Le jeune homme plonge la main dans sa poche. Ses doigts en fouillent le contenu, faisant entendre un cliquetis et le frottement de tissus. Après quelques secondes, la main ressort, un mouchoir en papier froissé – il semble avoir déjà servi – serré au poing. Le portant au visage, elle en tamponne délicatement le front, mouchetant d’humidité sa surface usagée. Cette nouvelle moiteur désagrège un peu plus les fibres du mouchoir, dessinant des motifs dentelés, par endroits transparents, par d’autres opaques, comme ces dernières couches de neige, fines et légères, résidus de giboulées tardives, fondant rapidement sur les portions de sol que chauffent des rayons printaniers, plus lentement sur la terre encore froide, protégée du soleil par une ombre hivernale. Des lambeaux de papier si ténus qu’ils en sont invisibles restent accrochés à la courbure du front.

La main retombe le long du corps. Les doigts s’ouvrent et lâchent le mouchoir qu’ils avaient roulé en boule une dizaine de secondes auparavant. Celui-ci entame un mouvement vers le sol, une chute de vingt centimètres, qui, par la manière dont elle s’opère, lente et délicate, imite les feuilles d’automne, mortes, qu’un vent du nord maussade détache de leurs branches tremblantes et emporte dans la nuit froide en une glissade au flegme résigné. Le contact du carré de cellulose chiffonné avec l’asphalte de la terrasse stimule l’imagination : la douceur amoureuse d’une caresse hésitante, qui s’affirme en sentant son toucher accueilli, puis épouse fermement les formes de l’amante.

Vingt centimètres plus haut, les doigts dépliés pendent toujours dans le vide. Figés, ils regardent vers la chaise et lui montrent leurs ridules meurtries. Les rides barrant la paume s’étalent, qui à l’horizontale, qui à la verticale, longues et profondes, comme les cicatrices encore fraîches d’un dos soumis au fouet. Des variations roses, pâles ou ponceau, violacées par endroits, mouchettent la peau, laissant supposer une circulation sanguine inégale. De tous légers mouvements agitent les doigts en une gradation, de la phalange à la pulpe, s’accélérant au niveau de la phalangette. Ces tremblotements compulsifs cessent parfois quelques instants, avant de reprendre de manière régulière. Les branles incontrôlables de ce type indiquent un état de fatigue important, une nervosité démissionnaire ou la consommation d’alcool en quantité remarquable, une dizaine d’heures auparavant. Tout le monde sait cela.

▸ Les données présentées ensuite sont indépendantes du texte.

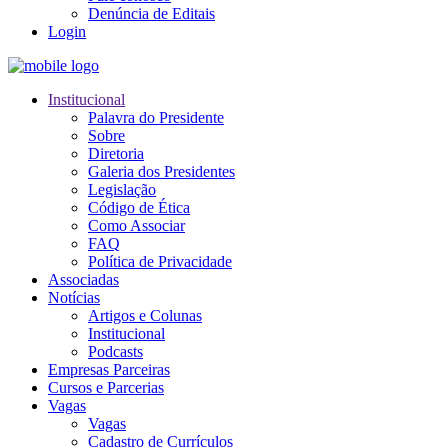
Denúncia de Editais
Login
Institucional
Palavra do Presidente
Sobre
Diretoria
Galeria dos Presidentes
Legislação
Código de Ética
Como Associar
FAQ
Política de Privacidade
Associadas
Notícias
Artigos e Colunas
Institucional
Podcasts
Empresas Parceiras
Cursos e Parcerias
Vagas
Vagas
Cadastro de Currículos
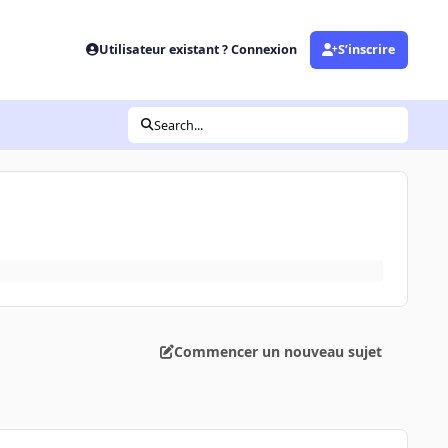
Utilisateur existant ? Connexion
S’inscrire
Search...
Commencer un nouveau sujet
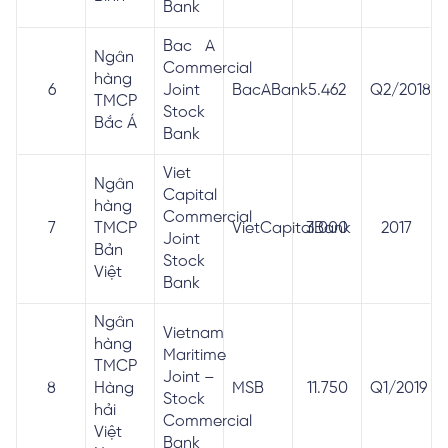
Bank
Bac A
Ngân
Commercial
hàng
6
Joint
BacABank
5.462
Q2/2018
TMCP
Stock
Bắc Á
Bank
Viet
Ngân
Capital
hàng
Commercial
7
TMCP
VietCapitalBank
3.000
2017
Joint
Bản
Stock
Việt
Bank
Ngân
Vietnam
hàng
Maritime
TMCP
Joint –
8
Hàng
MSB
11.750
Q1/2019
Stock
hải
Commercial
Việt
Bank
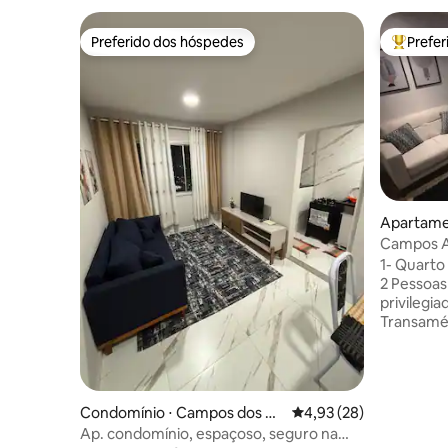
Preferido dos hóspedes
Prefe
Preferido dos hóspedes
Entre os
Apartame
tacazes
Campos A
Executive
1- Quart
2 Pessoas 2 -Localizado na Pelinca,regi
privilegi
Transamér
Descubra 
coração da cidade! 4
tudo que 
inesquecív
Condomínio ⋅ Campos dos G
4,93 de uma avaliação 
4,93 (28)
✅ Ambien
oytacazes
Ap. condomínio, espaçoso, seguro na
velocidad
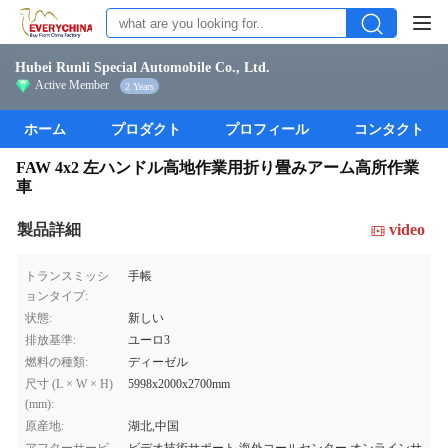
Hubei Runli Special Automobile Co., Ltd.
Active Member
2 Years
ホーム
プロダクト
プロフィール
コンタクト
FAW 4x2 左ハンドル高地作業用折り畳みアーム高所作業
車
製品詳細
video
トランスミッシ
手帳
ョンタイプ:
状態:
新しい
排放基準:
ユーロ3
燃料の種類:
ディーゼル
尺寸 (L × W × H)
5998x2000x2700mm
(mm):
原産地:
湖北,中国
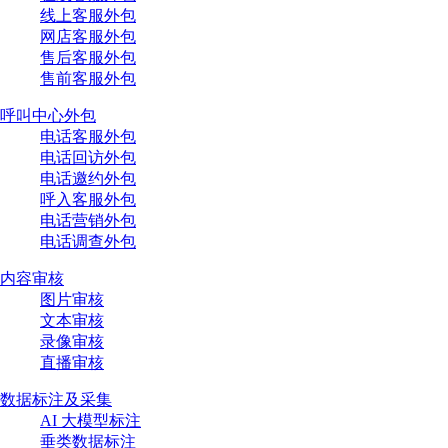
线上客服外包
网店客服外包
售后客服外包
售前客服外包
呼叫中心外包
电话客服外包
电话回访外包
电话邀约外包
呼入客服外包
电话营销外包
电话调查外包
内容审核
图片审核
文本审核
录像审核
直播审核
数据标注及采集
AI 大模型标注
垂类数据标注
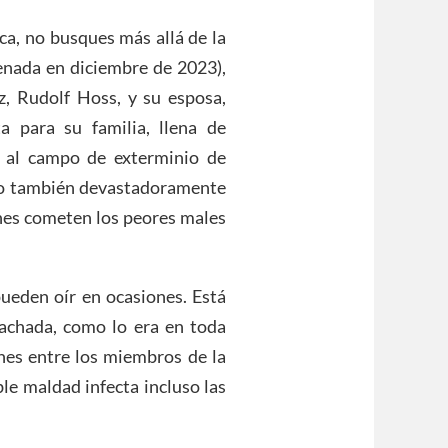
ca, no busques más allá de la
renada en diciembre de 2023),
, Rudolf Hoss, y su esposa,
a para su familia, llena de
o al campo de exterminio de
pero también devastadoramente
enes cometen los peores males
ueden oír en ocasiones. Está
fachada, como lo era en toda
nes entre los miembros de la
ble maldad infecta incluso las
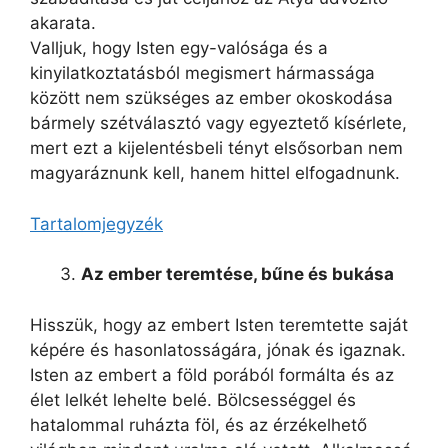
akarata.
Valljuk, hogy Isten egy-valósága és a
kinyilatkoztatásból megismert hármassága
között nem szükséges az ember okoskodása
bármely szétválasztó vagy egyeztető kísérlete,
mert ezt a kijelentésbeli tényt elsősorban nem
magyaráznunk kell, hanem hittel elfogadnunk.
Tartalomjegyzék
Az ember teremtése, bűne és bukása
Hisszük, hogy az embert Isten teremtette saját
képére és hasonlatosságára, jónak és igaznak.
Isten az embert a föld porából formálta és az
élet lelkét lehelte belé. Bölcsességgel és
hatalommal ruházta föl, és az érzékelhető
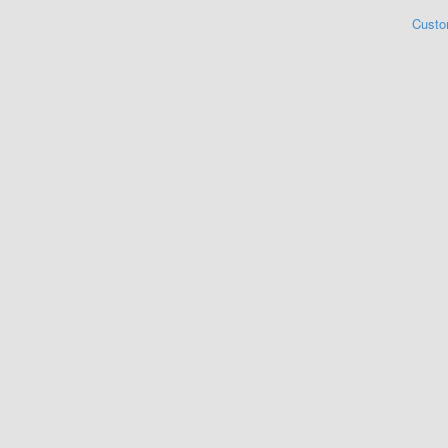
Custo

Le soleil cherche le jeune homme. Ses rayons frappent de manière constante tout ce qui lui est présenté. On a en tête l’image de camps de concentration nazis. Les projecteurs balaient la nuit du haut des miradors, à la recherche de fuyards ou dissidents. La nuit ne fait pas de bruit, mais l’œil traque sans relâche. Son feu brûlera l’inconscient ou le désespéré, réveillant, avant son hallali, les sirènes, stupéfiantes en leur concert de terreurs hurlantes. Mais le jeune homme, lui, se cache. Les ramures protectrices du platane semblent le recouvrir du voile diaphane que porte la mariée, préservant sa vertu et lui offrant un répit heureux – il fuit la chaleur et la luminosité qui rongent le corps et l’âme, comme le désespoir ronge quand il est déporté. Nouveau soupir, yeux mi-clos ; le répit, mais l’usure.